心の科学への疑念と、新たな心持ちへの出発 | 同胞たる、おっとりとした頬を求めて!

同胞たる、おっとりとした頬を求めて!

世界とは、貴方について書かれた書物である。

心というものを科学的に分析するのが心理学といわれる分野だ。

私は、この心理学というものにつねづね疑念を抱いている。

いったい私の心、貴方の心、彼、彼女の心をほんとうに語ることができるのだろうか。

科学というものに対するわれわれの信頼は過信であってはならないと思う。

そもそも科学とは、分かることを拡げるという程度のものではないだろうか。

むしろ科学で分からないことは無数にある。

宇宙を構成するものについて科学が分かっているのはわずか3パーセントくらいだという。

残りはダークマターとダークエネルギー。

これは暗黒物質、暗黒エネルギーと訳されるものだが、ダーク、暗黒とは分からない、という意味だ。

デカルト以来、科学と科学の後ろ盾になった厳密の哲学は、数百年間、分かることを求めて来たが、それは科学が限界に達するとき、その後ろ盾になった厳密の哲学もまた限界に達したのである。

これからはむしろ、デカルトが排除したもの、わからないものを真剣に考えるときが来ているのではなかろうか。

すなわち分からないという学問である。

私は、私の心が分からない、貴方の心が分からない、彼、彼女の心が分からない。

でもそれで絶望することはない。
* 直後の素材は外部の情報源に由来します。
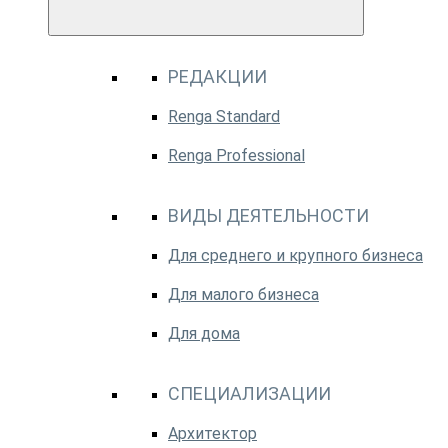
РЕДАКЦИИ
Renga Standard
Renga Professional
ВИДЫ ДЕЯТЕЛЬНОСТИ
Для среднего и крупного бизнеса
Для малого бизнеса
Для дома
СПЕЦИАЛИЗАЦИИ
Архитектор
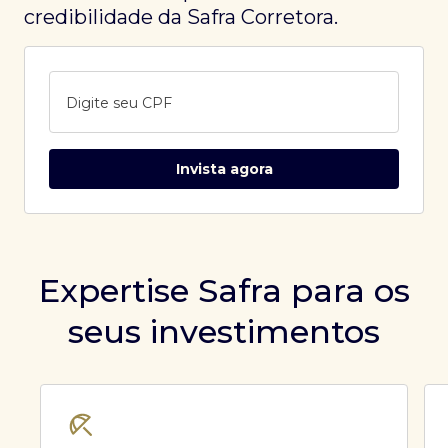
credibilidade da Safra Corretora.
Digite seu CPF
Invista agora
Expertise Safra para os
seus investimentos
分からないのが真実なのだから。

分からないところから始まるのだ。

私は私の心が分からない、しかし私は私を愛している。

私は貴方の心が分からない、しかし私は貴方を信頼している。

私は彼、彼女の心が分からない、しかし私は彼、彼女を憎く思っていない。

もっとも、こんなことは言うまでもなく、すでにわれわれがそうしていることなんだった!

すでにそうしていることを考えよう。

ここから本当に考えよう。

われわれの心を。

私の心、貴方の心、彼、彼女の心。。。